Have you ever gotten an e-mail from yourself that you didn’t send?
Here’s an example from my inbox.
Yep, there are 4 messages to myself from myself that I never sent. The modern day version of talking to yourself – except they aren’t legit.
They are supposedly from my e-mail address – but I didn’t send them.
That is something called “spoofing” on the internet. It happens when someone, a “bad guy” for lack of a more descriptive term, wants to send spam or junk mail, or worse, and hijacks your internet e-mail address to do so.
No, they have not broken into your e-mail account, they are just appending your address as the “sent” address so that it gets through filters and such. However, if this happens to you, the FIRST thing you should do is to check your “sent” folder to be sure you don’t have a virus or some kind of malware sending things from your computer.
The bad news is that there is nothing at all I can do about this – except wait until the wave is over and hope there isn’t another one anytime soon.
Why did they pick me? Because they can – they search for valid addresses and the more widely received, the better, because it makes their target audience larger.
A few Internet Service Providers use “source assured addressing” schemes where they connect the sending ID with the address it’s supposed to come from and “flag” suspicious e-mails. You can see that AT&T did just that and put it the messages into my spam folder, labeled “bulk.” It’s up to me to delete them. Some spam never makes it this far and the vendors just throw the messages away.
Now the bad news on my end is that my address may become associated with spammers and get blacklisted. There’s nothing I can do about that.
On your end, consider this a heads up – for my e-mail address and others. If you receive something you don’t expect from someone, or just a link to click – DONT CLICK. Don’t EVER click.
If you receive something from someone you know with a vanilla sounding message like: “You have to see this,” followed by a link – your internal neon danger sign should be flashing like crazy. And for goodness sake, DON’T CLICK.
Another tactic is to attach a document of some sort that you are instructed to open. Don’t do that either. If you’re not expecting a refund or a package or whatever…the message is fake. And by the way the IRS does not contact you via e-mail and neither does the court requesting jury duty, etc.
Conversely, if you’re sending a link to someone, send at least enough of a message that the recipient knows it really is from you. For example, “I found this link about the first Algonquian Bible which was the first Bible printed in the US.” Then add your link. My friends will know that is something I would be sending – not a message that’s so generic they have no way of knowing if the e-mail is legitimately from me.

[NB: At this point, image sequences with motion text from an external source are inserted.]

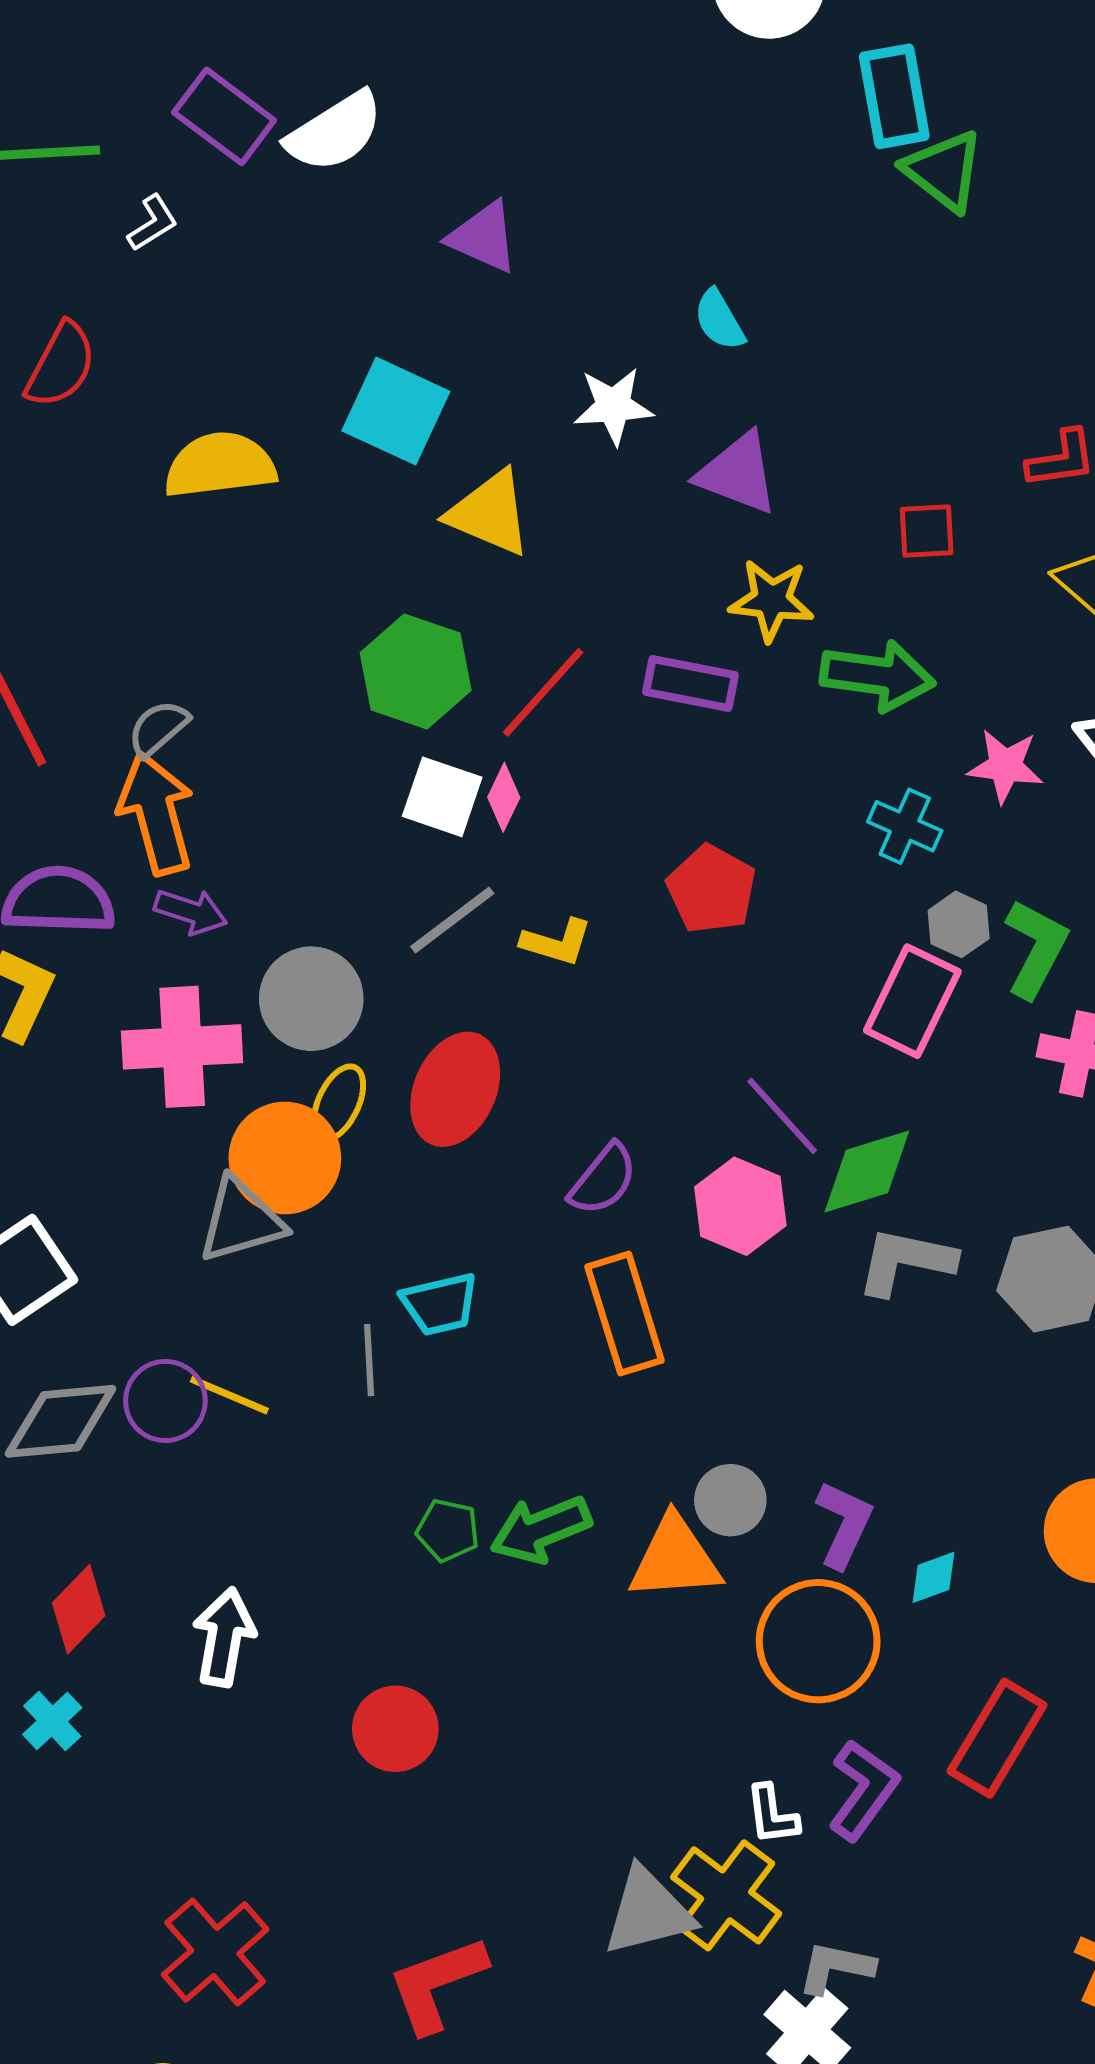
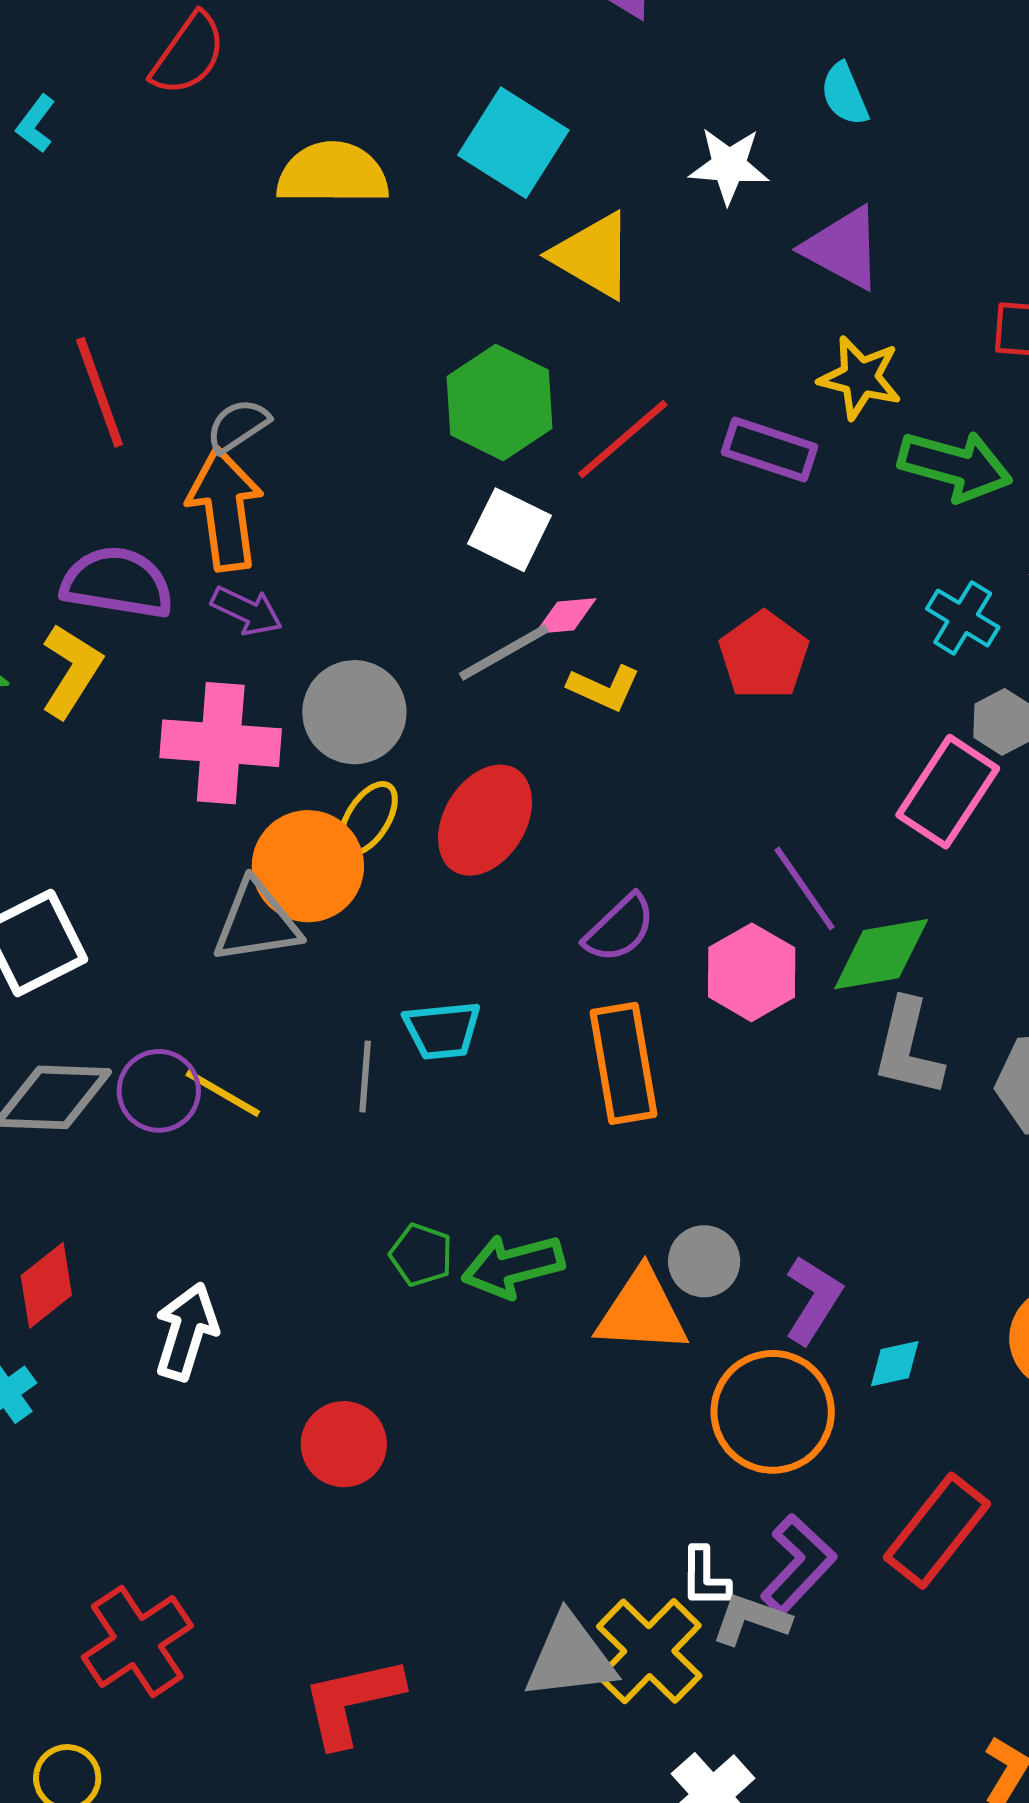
pink diamond: (504, 797) -> (566, 616), moved, turned 52
gray L-shape: (906, 1261) -> (908, 1048), turned -96
gray L-shape: (836, 1967) -> (751, 1619), moved

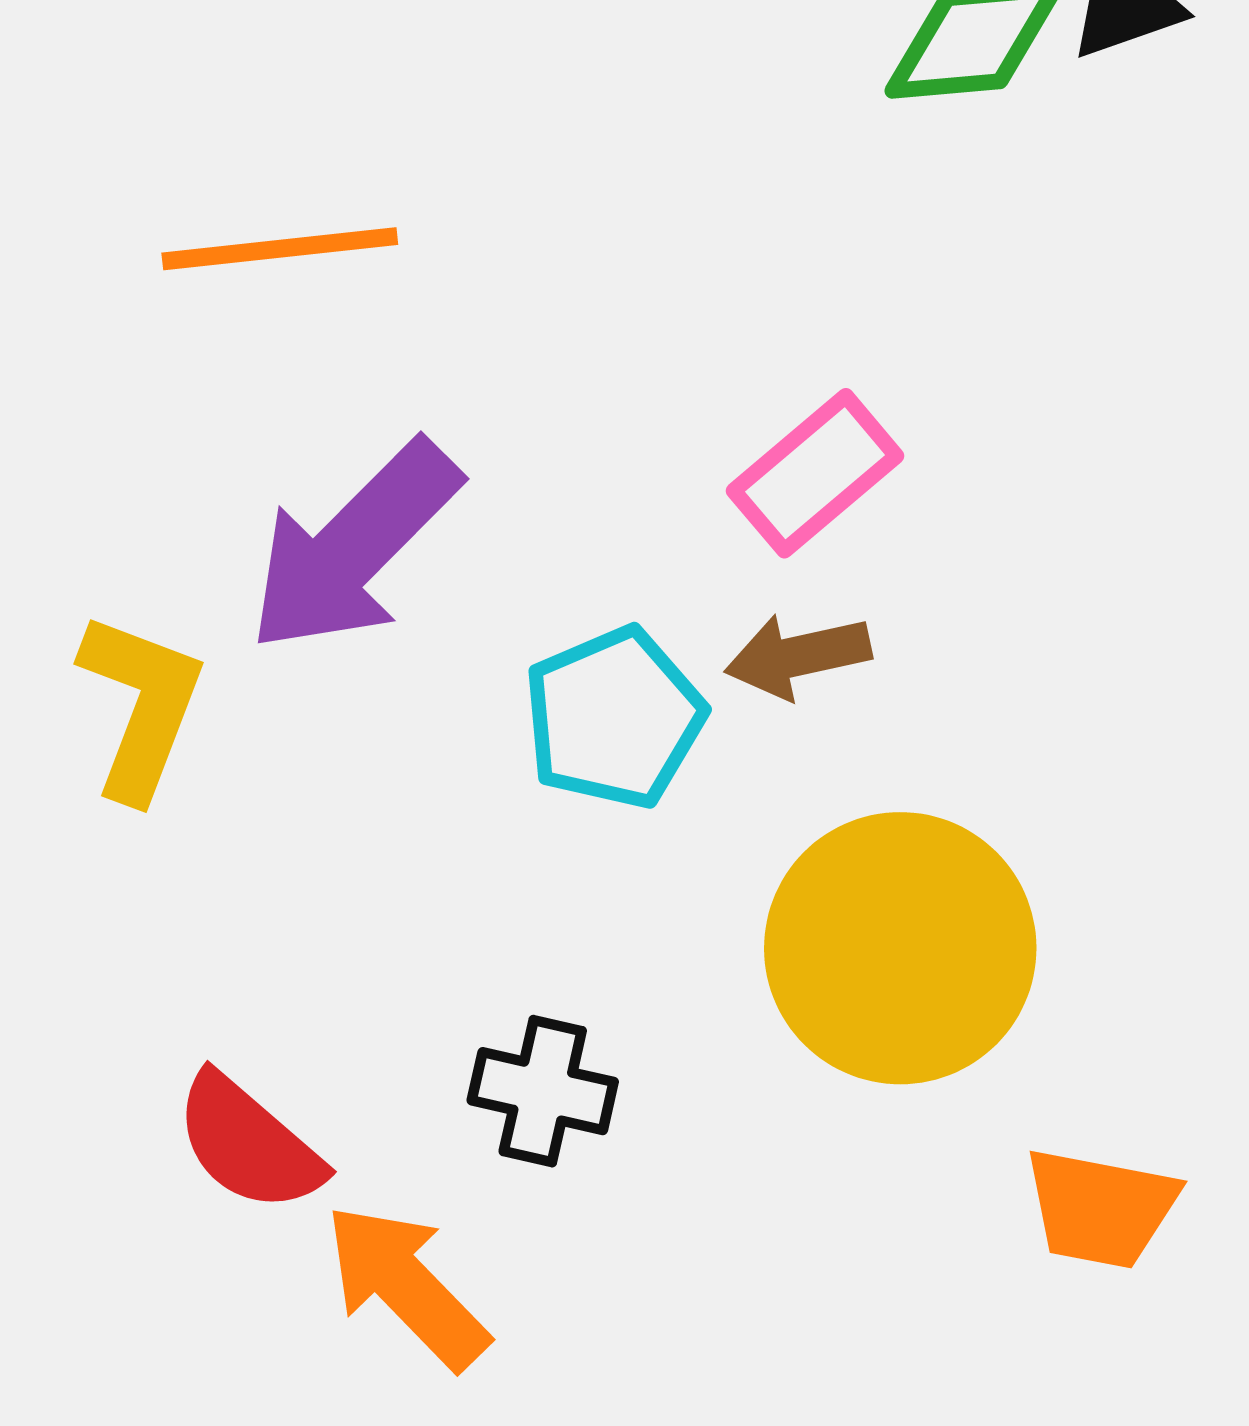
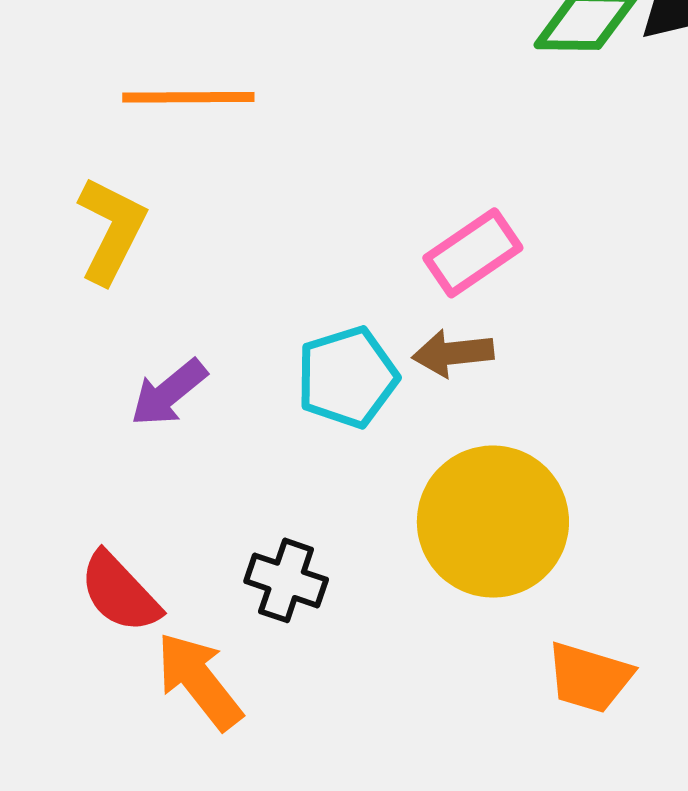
purple arrow: (354, 547) -> (169, 393), moved, size x0.6
yellow L-shape: (141, 706) -> (111, 230), moved

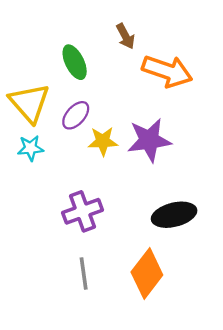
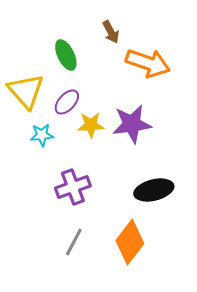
cyan star: (31, 148) -> (42, 135), moved
gray line: (84, 273) -> (74, 242), turned 36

I received an e-mail last week from Justin, someone connected to genealogy with whom I communicate regularly. The e-mail said Justin had sent me a message through XYZ and to “click here” for the message, shown below. I found that odd since Justin regularly e-mails me and has never used any kind of message service.
I was suspicious, so I didn’t click. I didn’t want to miss something from Justin, so I forwarded the e-mail to Justin and asked if he sent it. He said that he had clicked on that same link in an e-mail he received and it then sent itself to his entire e-mail list. You can rest assured that’s not all it did and now he has some malware someplace on his computer as well doing who-knows-what. The bad guys don’t do these things just for fun.
I quickly deleted that e-mail and was very grateful for my second sense that told me something was amiss.
While most genealogists do talk to themselves, it’s not quite like this. Stay vigilant and if there is any doubt, don’t click. Better wary than sorry. Otherwise, you won’t be talking to yourself, you’ll be swearing at yourself!